*Task requirements*
Once the line with "d’entreprise, ainsi qu’aux collaborateurs et" is found in the data, output it and each following line exactly, up to and including the line with "smartphone ou d’un drône", and nothing before or after.

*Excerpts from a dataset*
····················

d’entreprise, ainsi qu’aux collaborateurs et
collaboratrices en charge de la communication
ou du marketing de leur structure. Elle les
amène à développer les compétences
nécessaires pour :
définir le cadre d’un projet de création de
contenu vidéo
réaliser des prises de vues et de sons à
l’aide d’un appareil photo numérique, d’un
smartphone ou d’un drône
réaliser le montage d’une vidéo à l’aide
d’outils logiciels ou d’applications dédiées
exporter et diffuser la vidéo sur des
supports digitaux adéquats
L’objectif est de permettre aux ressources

····················

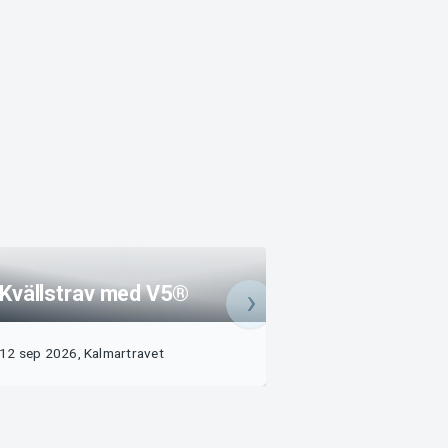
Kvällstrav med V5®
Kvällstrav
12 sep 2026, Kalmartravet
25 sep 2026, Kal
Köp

····················

*Answer to the problem*
d’entreprise, ainsi qu’aux collaborateurs et
collaboratrices en charge de la communication
ou du marketing de leur structure. Elle les
amène à développer les compétences
nécessaires pour :
définir le cadre d’un projet de création de
contenu vidéo
réaliser des prises de vues et de sons à
l’aide d’un appareil photo numérique, d’un
smartphone ou d’un drône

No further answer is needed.